# Green Pythons recovered from poachers by Qld Wildlife Officers.



## GBWhite (Feb 26, 2016)

http://statements.qld.gov.au/Statem...red-in-cape-york-peninsula-wildlife-operation


----------



## RoryBreaker (Feb 26, 2016)

Nice find George.

I was expecting a media outlet to break the story when I heard about this bust a couple of weeks ago.


----------



## BredliFreak (Feb 26, 2016)

Lol this time the tables turn, Aussies are being smuggled out of here instead of Indonesian GTPs being smuggled into here.
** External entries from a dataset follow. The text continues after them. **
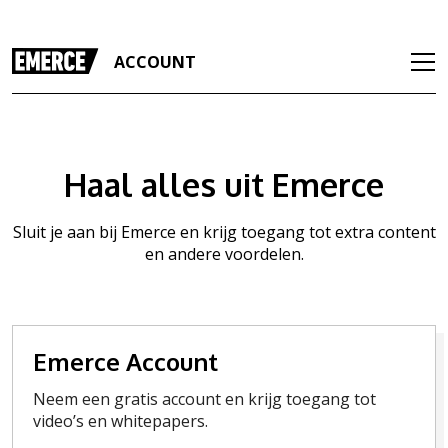
ACCOUNT
Haal alles uit Emerce
Sluit je aan bij Emerce en krijg toegang tot extra content
en andere voordelen.
Emerce Account
Neem een gratis account en krijg toegang tot
video’s en whitepapers.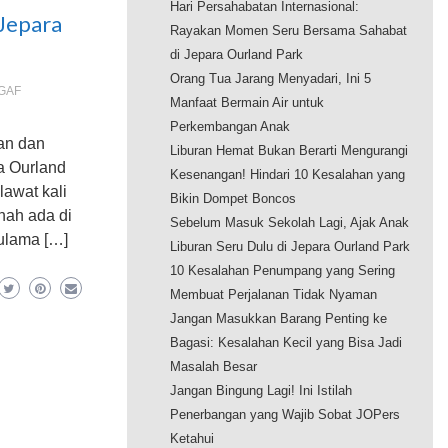
Hari Persahabatan Internasional:
Jepara
Rayakan Momen Seru Bersama Sahabat
di Jepara Ourland Park
Orang Tua Jarang Menyadari, Ini 5
EGAF
Manfaat Bermain Air untuk
Perkembangan Anak
an dan
Liburan Hemat Bukan Berarti Mengurangi
a Ourland
Kesenangan! Hindari 10 Kesalahan yang
awat kali
Bikin Dompet Boncos
nah ada di
Sebelum Masuk Sekolah Lagi, Ajak Anak
ulama […]
Liburan Seru Dulu di Jepara Ourland Park
10 Kesalahan Penumpang yang Sering
Membuat Perjalanan Tidak Nyaman
Jangan Masukkan Barang Penting ke
Bagasi: Kesalahan Kecil yang Bisa Jadi
Masalah Besar
Jangan Bingung Lagi! Ini Istilah
Penerbangan yang Wajib Sobat JOPers
Ketahui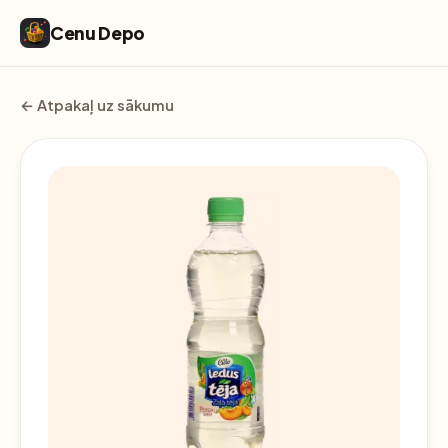
Cenu Depo
← Atpakaļ uz sākumu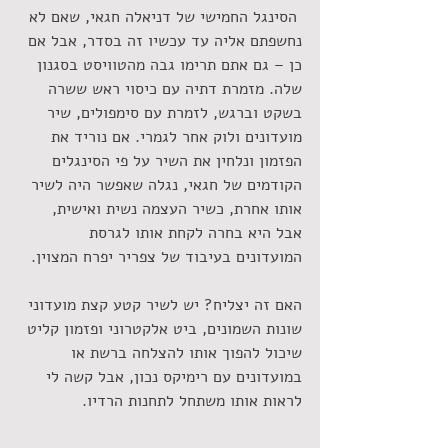
 הסינגל החמישי של דניאלה חגאי, שאם לא 
נחשפתם אליה עד עכשיו זה בסדר, אבל אם 
כן – גם אתם תרימו גבה מהטוויסט בסגנון 
שלה. מזמרת דתיה עם כיסוי ראש ששרה 
בשקט וברגש, לזמרת עם סימפולים, שיר 
מועדונים ולוק אחר לגמרי. אם נוריד את 
הפזמון ונלחין את השיר על פי הסינגלים 
הקודמים של חגאי, נגלה שאפשר היה לשיר 
אותו אחרת, כשיר העצמה נשית ואישית, 
אבל היא בחרה לקחת אותו לגרסת 
המועדונים בעיבוד של צפריר יפרח המצוין.
האם זה יצליח? יש לשיר קטע קצת מועדוני 
שונות השמונים, ביט אלקטרוני ופזמון קליט 
שיכול להפוך אותו להצלחה ברשת או 
במועדונים עם רימיקס נכון, אבל קשה לי 
לראות אותו משתחל לתחנות הרדיו.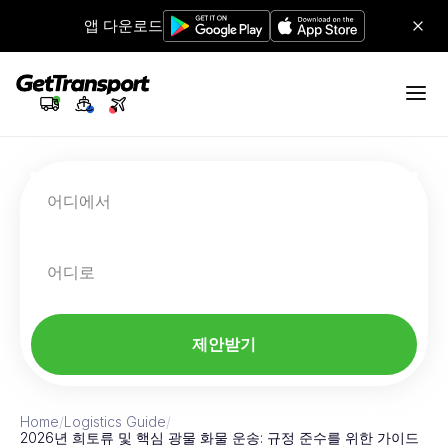
앱 다운로드
어디에서
어디로
제안받기
Home
/
Logistics Guide
/
2026년 희토류 및 핵심 광물 화물 운송: 규정 준수를 위한 가이드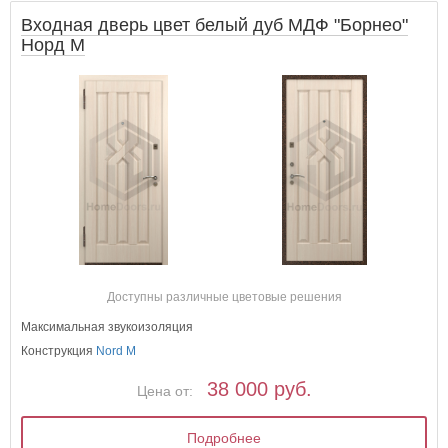
Входная дверь цвет белый дуб МДФ "Борнео"
Норд М
Доступны различные цветовые решения
Максимальная звукоизоляция
Конструкция
Nord M
38 000 руб.
Цена от:
Подробнее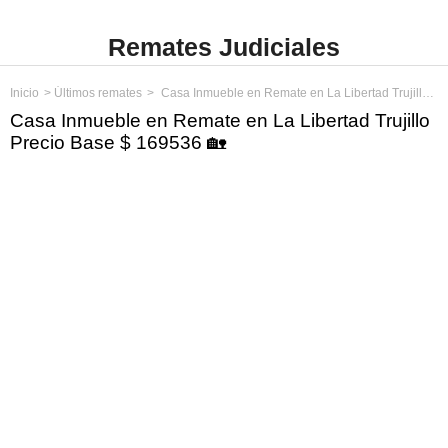
Remates Judiciales
Inicio
Últimos remates
Casa Inmueble en Remate en La Libertad Trujillo Precio Base $ 169536
Casa Inmueble en Remate en La Libertad Trujillo
Precio Base $ 169536 🏡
By the price I'm assuming iron range?


----------



## Jackrabbit (Mar 13, 2016)

I notice none of the fines where anywhere near the max penalty!


----------



## Herpo (Mar 13, 2016)

This is sad. People constantly smuggling animals, often it ends with the animals being put down...


----------



## Waterrat (Mar 13, 2016)

BredliFreak said:


> Lol this time the tables turn, Aussies are being smuggled out of here instead of Indonesian GTPs being smuggled into here. By the price I'm assuming iron range?



Mate, where does it say they were smuggled out of Australia or there was such intent? They were "taken" not smuggled.


----------



## BredliFreak (Mar 13, 2016)

Ok I mustn't of read it right


----------